Task to complete: Set down a faithful copy of every record, and skip the pictures in it.

Source information:

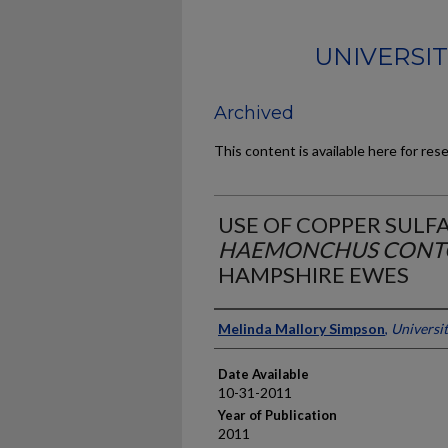
UNIVERSI
Archived
This content is available here for res
USE OF COPPER SULF
HAEMONCHUS CONT
HAMPSHIRE EWES
Author
Melinda Mallory Simpson
,
Universi
Date Available
10-31-2011
Year of Publication
2011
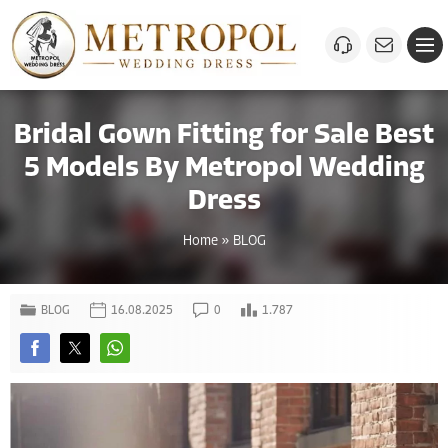
Bridal Gown Fitting for Sale Best
5 Models By Metropol Wedding
Dress
Home
»
BLOG
BLOG
16.08.2025
0
1.787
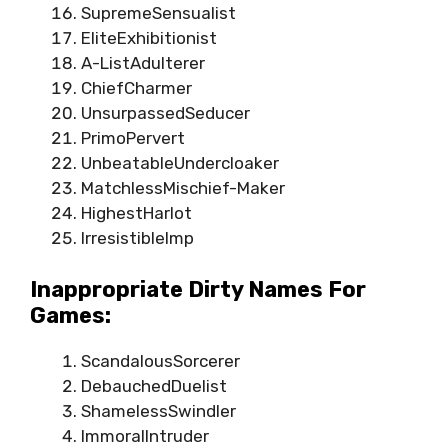
SupremeSensualist
EliteExhibitionist
A-ListAdulterer
ChiefCharmer
UnsurpassedSeducer
PrimoPervert
UnbeatableUndercloaker
MatchlessMischief-Maker
HighestHarlot
IrresistibleImp
Inappropriate Dirty Names For
Games:
ScandalousSorcerer
DebauchedDuelist
ShamelessSwindler
ImmoralIntruder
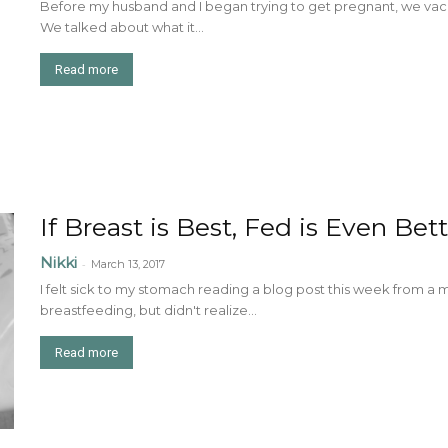
Before my husband and I began trying to get pregnant, we vaca
We talked about what it...
Read more
If Breast is Best, Fed is Even Bet
Nikki
-
March 13, 2017
I felt sick to my stomach reading a blog post this week from 
breastfeeding, but didn't realize...
Read more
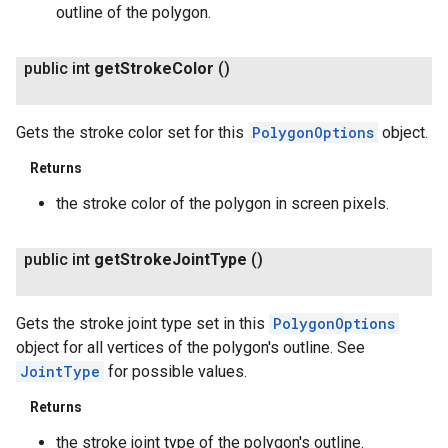
outline of the polygon.
public int
get
Stroke
Color
()
Gets the stroke color set for this
PolygonOptions
object.
Returns
the stroke color of the polygon in screen pixels.
public int
get
Stroke
Joint
Type
()
Gets the stroke joint type set in this
PolygonOptions
object for all vertices of the polygon's outline. See
JointType
for possible values.
Returns
the stroke joint type of the polygon's outline.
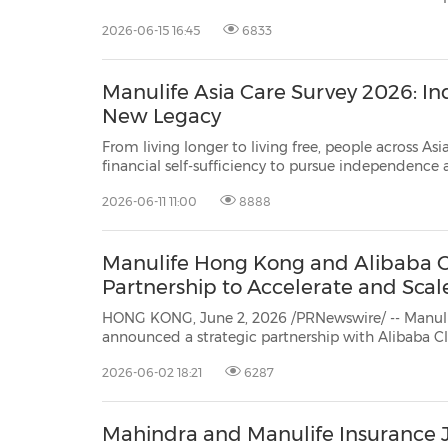
batch of the Insurance Authority's ("IA") AI Cohort Programme, underscoring its
2026-06-15 16:45
6833
commitment to advancing the responsible ado
Manulife Asia Care Survey 2026: I
New Legacy
From living longer to living free, people across Asi
financial self-sufficiency to pursue independence
ones HONG KONG, June 11, 2026 /PRNewswire/ -- As longevity continues to rise
2026-06-11 11:00
8888
across Asia, people are rethinking what it truly mean
Manulife Hong Kong and Alibaba C
Partnership to Accelerate and Scal
HONG KONG, June 2, 2026 /PRNewswire/ -- Manul
announced a strategic partnership with Alibaba Cloud, a leading global provider
of AI infrastructure and the intelligence backbone of Alibaba Group, to establish
2026-06-02 18:21
6287
a collaboration framework focused on advancing re
Mahindra and Manulife Insurance 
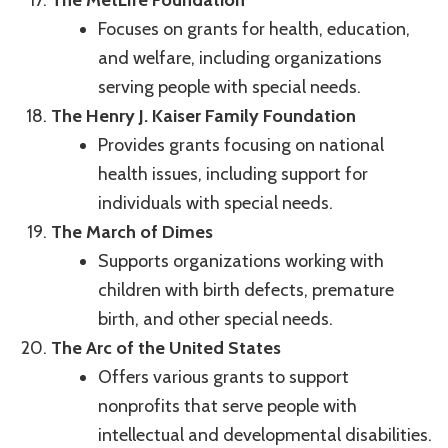
Focuses on grants for health, education,
and welfare, including organizations
serving people with special needs.
The Henry J. Kaiser Family Foundation
Provides grants focusing on national
health issues, including support for
individuals with special needs.
The March of Dimes
Supports organizations working with
children with birth defects, premature
birth, and other special needs.
The Arc of the United States
Offers various grants to support
nonprofits that serve people with
intellectual and developmental disabilities.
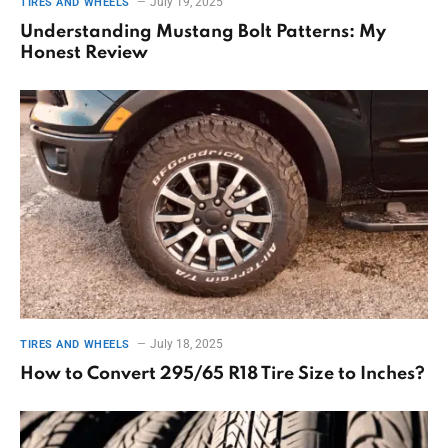
July 19, 2025
TIRES AND WHEELS
Understanding Mustang Bolt Patterns: My
Honest Review
July 18, 2025
TIRES AND WHEELS
How to Convert 295/65 R18 Tire Size to Inches?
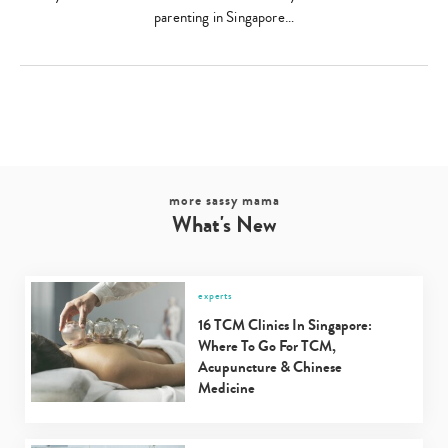
parenting in Singapore…
more sassy mama
What's New
experts
16 TCM Clinics In Singapore:
Where To Go For TCM,
Acupuncture & Chinese
Medicine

Finished task:
UNIVERSI
Archived
This content is available here for res
USE OF COPPER SULF
HAEMONCHUS CONT
HAMPSHIRE EWES
Author
Melinda Mallory Simpson
,
Universi
Date Available
10-31-2011
Year of Publication
2011
Bridal Gown Fitting for Sale Best
5 Models By Metropol Wedding
Dress
Home
»
BLOG
BLOG
16.08.2025
0
1.787
SupremeSensualist
EliteExhibitionist
A-ListAdulterer
ChiefCharmer
UnsurpassedSeducer
PrimoPervert
UnbeatableUndercloaker
MatchlessMischief-Maker
HighestHarlot
IrresistibleImp
Inappropriate Dirty Names For
Games:
ScandalousSorcerer
DebauchedDuelist
ShamelessSwindler
ImmoralIntruder
Before my husband and I began trying to get pregnant, we vaca
We talked about what it...
Read more
If Breast is Best, Fed is Even Bet
Nikki
-
March 13, 2017
I felt sick to my stomach reading a blog post this week from 
breastfeeding, but didn't realize...
Read more
outline of the polygon.
public int
get
Stroke
Color
()
Gets the stroke color set for this
PolygonOptions
object.
Returns
the stroke color of the polygon in screen pixels.
public int
get
Stroke
Joint
Type
()
Gets the stroke joint type set in this
PolygonOptions
object for all vertices of the polygon's outline. See
JointType
for possible values.
Returns
the stroke joint type of the polygon's outline.
batch of the Insurance Authority's ("IA") AI Cohort Programme, underscoring its
2026-06-15 16:45
6833
commitment to advancing the responsible ado
Manulife Asia Care Survey 2026: I
New Legacy
From living longer to living free, people across Asi
financial self-sufficiency to pursue independence
ones HONG KONG, June 11, 2026 /PRNewswire/ -- As longevity continues to rise
2026-06-11 11:00
8888
across Asia, people are rethinking what it truly mean
Manulife Hong Kong and Alibaba C
Partnership to Accelerate and Scal
HONG KONG, June 2, 2026 /PRNewswire/ -- Manul
announced a strategic partnership with Alibaba Cloud, a leading global provider
of AI infrastructure and the intelligence backbone of Alibaba Group, to establish
2026-06-02 18:21
6287
a collaboration framework focused on advancing re
Mahindra and Manulife Insurance 
Focuses on grants for health, education,
and welfare, including organizations
serving people with special needs.
The Henry J. Kaiser Family Foundation
Provides grants focusing on national
health issues, including support for
individuals with special needs.
The March of Dimes
Supports organizations working with
children with birth defects, premature
birth, and other special needs.
The Arc of the United States
Offers various grants to support
nonprofits that serve people with
intellectual and developmental disabilities.
July 19, 2025
TIRES AND WHEELS
Understanding Mustang Bolt Patterns: My
Honest Review
July 18, 2025
TIRES AND WHEELS
How to Convert 295/65 R18 Tire Size to Inches?
parenting in Singapore…
more sassy mama
What's New
experts
16 TCM Clinics In Singapore:
Where To Go For TCM,
Acupuncture & Chinese
Medicine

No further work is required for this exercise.